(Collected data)

·····

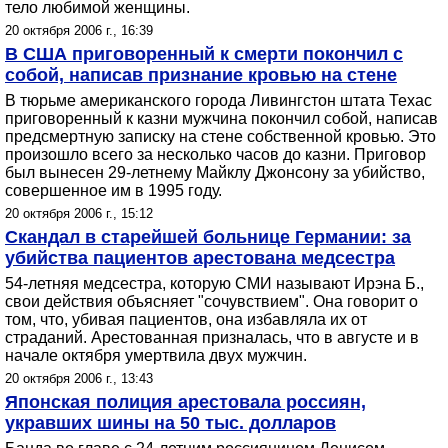
тело любимой женщины.
20 октября 2006 г., 16:39
В США приговоренный к смерти покончил с
собой, написав признание кровью на стене
В тюрьме американского города Ливингстон штата Техас
приговоренный к казни мужчина покончил собой, написав
предсмертную записку на стене собственной кровью. Это
произошло всего за несколько часов до казни. Приговор
был вынесен 29-летнему Майклу Джонсону за убийство,
совершенное им в 1995 году.
20 октября 2006 г., 15:12
Скандал в старейшей больнице Германии: за
убийства пациентов арестована медсестра
54-летняя медсестра, которую СМИ называют Ирэна Б.,
свои действия объясняет "сочувствием". Она говорит о
том, что, убивая пациентов, она избавляла их от
страданий. Арестованная призналась, что в августе и в
начале октября умертвила двух мужчин.
20 октября 2006 г., 13:43
Японская полиция арестовала россиян,
укравших шины на 50 тыс. долларов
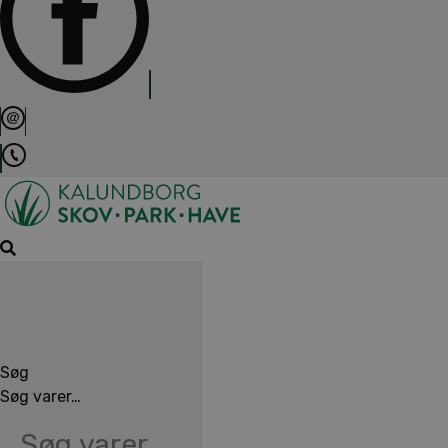
Søg
Søg varer…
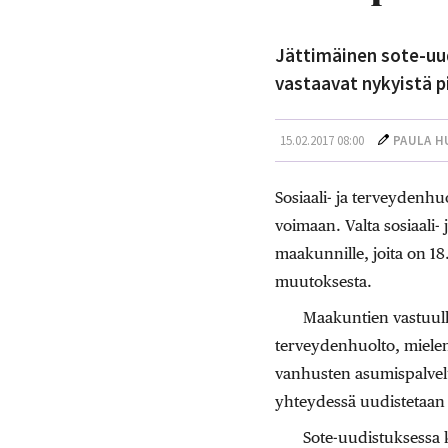
Jättimäinen sote-uu
vastaavat nykyistä 
15.02.2017 08:00
PAULA H
Sosiaali- ja terveydenhu
voimaan. Valta sosiaali- 
maakunnille, joita on 1
muutoksesta.
Maakuntien vastuulle
terveydenhuolto, mielent
vanhusten asumispalvelu
yhteydessä uudistetaan 
Sote-uudistuksessa 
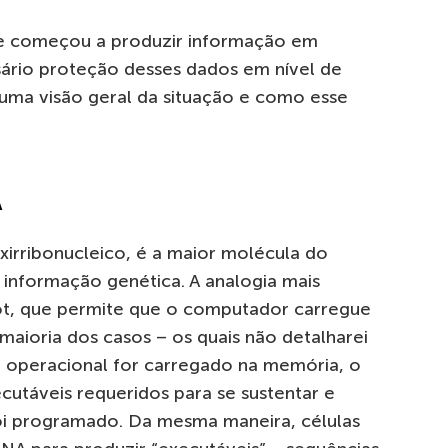
e começou a produzir informação em
ário proteção desses dados em nível de
 uma visão geral da situação e como esse
A
irribonucleico, é a maior molécula do
 informação genética. A analogia mais
t, que permite que o computador carregue
 maioria dos casos – os quais não detalharei
a operacional for carregado na memória, o
utáveis requeridos para se sustentar e
foi programado. Da mesma maneira, células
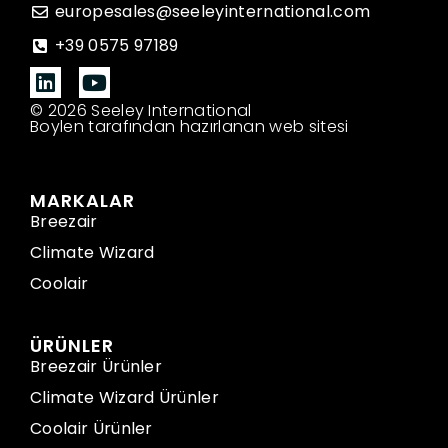
europesales@seeleyinternational.com
+39 0575 97189
© 2026 Seeley International
Boylen tarafından hazırlanan web sitesi
MARKALAR
Breezair
Climate Wizard
Coolair
ÜRÜNLER
Breezair Ürünler
Climate Wizard Ürünler
Coolair Ürünler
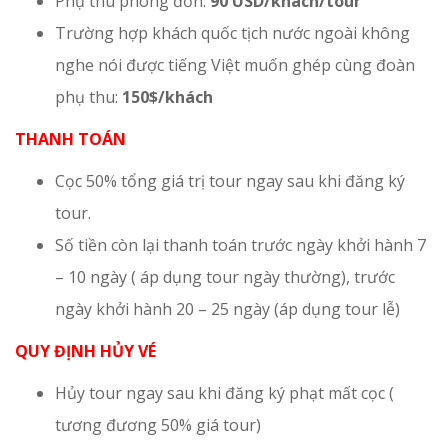
Phụ thu phòng đơn:
90 USD/khách/tour
Trường hợp khách quốc tịch nước ngoài không
nghe nói được tiếng Việt muốn ghép cùng đoàn
phụ thu:
150$/khách
THANH TOÁN
Cọc 50% tổng giá trị tour ngay sau khi đăng ký
tour.
Số tiền còn lại thanh toán trước ngày khởi hành 7
– 10 ngày ( áp dụng tour ngày thường), trước
ngày khởi hành 20 – 25 ngày (áp dụng tour lễ)
QUY ĐỊNH HỦY VÉ
Hủy tour ngay sau khi đăng ký phạt mất cọc (
tương đương 50% giá tour)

·····

_WORK TASK_
Give all the lines above again, character for character, without pictures.

_WRITTEN RESPONSE_
тело любимой женщины.
20 октября 2006 г., 16:39
В США приговоренный к смерти покончил с
собой, написав признание кровью на стене
В тюрьме американского города Ливингстон штата Техас
приговоренный к казни мужчина покончил собой, написав
предсмертную записку на стене собственной кровью. Это
произошло всего за несколько часов до казни. Приговор
был вынесен 29-летнему Майклу Джонсону за убийство,
совершенное им в 1995 году.
20 октября 2006 г., 15:12
Скандал в старейшей больнице Германии: за
убийства пациентов арестована медсестра
54-летняя медсестра, которую СМИ называют Ирэна Б.,
свои действия объясняет "сочувствием". Она говорит о
том, что, убивая пациентов, она избавляла их от
страданий. Арестованная призналась, что в августе и в
начале октября умертвила двух мужчин.
20 октября 2006 г., 13:43
Японская полиция арестовала россиян,
укравших шины на 50 тыс. долларов
Søg
Søg varer…
Jättimäinen sote-uu
vastaavat nykyistä 
15.02.2017 08:00
PAULA H
Sosiaali- ja terveydenhu
voimaan. Valta sosiaali- 
maakunnille, joita on 1
muutoksesta.
Maakuntien vastuulle
terveydenhuolto, mielent
vanhusten asumispalvelu
yhteydessä uudistetaan 
Sote-uudistuksessa 
e começou a produzir informação em
ário proteção desses dados em nível de
 uma visão geral da situação e como esse
A
irribonucleico, é a maior molécula do
 informação genética. A analogia mais
t, que permite que o computador carregue
 maioria dos casos – os quais não detalharei
a operacional for carregado na memória, o
utáveis requeridos para se sustentar e
foi programado. Da mesma maneira, células
europesales@seeleyinternational.com
+39 0575 97189
© 2026 Seeley International
Boylen tarafından hazırlanan web sitesi
MARKALAR
Breezair
Climate Wizard
Coolair
ÜRÜNLER
Breezair Ürünler
Climate Wizard Ürünler
Coolair Ürünler
Phụ thu phòng đơn:
90 USD/khách/tour
Trường hợp khách quốc tịch nước ngoài không
nghe nói được tiếng Việt muốn ghép cùng đoàn
phụ thu:
150$/khách
THANH TOÁN
Cọc 50% tổng giá trị tour ngay sau khi đăng ký
tour.
Số tiền còn lại thanh toán trước ngày khởi hành 7
– 10 ngày ( áp dụng tour ngày thường), trước
ngày khởi hành 20 – 25 ngày (áp dụng tour lễ)
QUY ĐỊNH HỦY VÉ
Hủy tour ngay sau khi đăng ký phạt mất cọc (
tương đương 50% giá tour)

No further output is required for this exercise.